** WHAT YOU SHOULD DO **
Pictures stay out; please output the remaining data exactly.

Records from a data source
^^^^^^^^^^^^^^^^

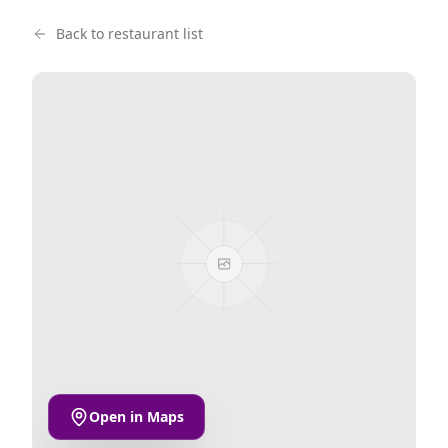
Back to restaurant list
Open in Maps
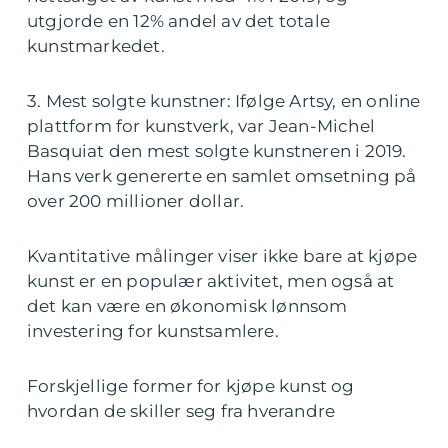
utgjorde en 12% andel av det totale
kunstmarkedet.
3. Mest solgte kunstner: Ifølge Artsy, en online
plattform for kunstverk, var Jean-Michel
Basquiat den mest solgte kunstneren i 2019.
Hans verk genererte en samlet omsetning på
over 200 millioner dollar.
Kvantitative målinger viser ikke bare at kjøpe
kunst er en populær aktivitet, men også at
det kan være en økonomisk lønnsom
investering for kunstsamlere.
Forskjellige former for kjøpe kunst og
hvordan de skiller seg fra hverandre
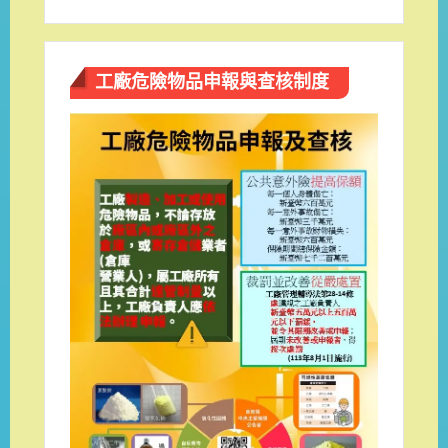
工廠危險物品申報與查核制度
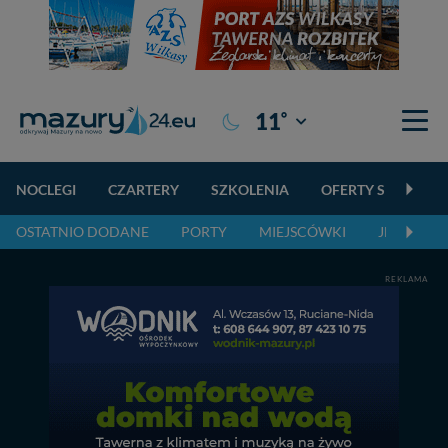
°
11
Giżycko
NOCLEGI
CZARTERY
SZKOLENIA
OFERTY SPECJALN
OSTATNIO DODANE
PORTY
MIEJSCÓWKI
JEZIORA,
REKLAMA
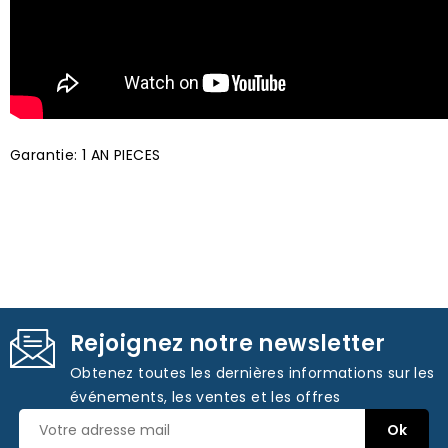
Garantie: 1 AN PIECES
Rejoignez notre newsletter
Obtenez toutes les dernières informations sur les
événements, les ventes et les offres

^^^^^^^^^^^^^^^^

** RESULT **
Back to restaurant list
Open in Maps
utgjorde en 12% andel av det totale
kunstmarkedet.
3. Mest solgte kunstner: Ifølge Artsy, en online
plattform for kunstverk, var Jean-Michel
Basquiat den mest solgte kunstneren i 2019.
Hans verk genererte en samlet omsetning på
over 200 millioner dollar.
Kvantitative målinger viser ikke bare at kjøpe
kunst er en populær aktivitet, men også at
det kan være en økonomisk lønnsom
investering for kunstsamlere.
Forskjellige former for kjøpe kunst og
hvordan de skiller seg fra hverandre
工廠危險物品申報與查核制度
°
11
Giżycko
NOCLEGI
CZARTERY
SZKOLENIA
OFERTY SPECJALN
OSTATNIO DODANE
PORTY
MIEJSCÓWKI
JEZIORA,
REKLAMA
Garantie: 1 AN PIECES
Rejoignez notre newsletter
Obtenez toutes les dernières informations sur les
événements, les ventes et les offres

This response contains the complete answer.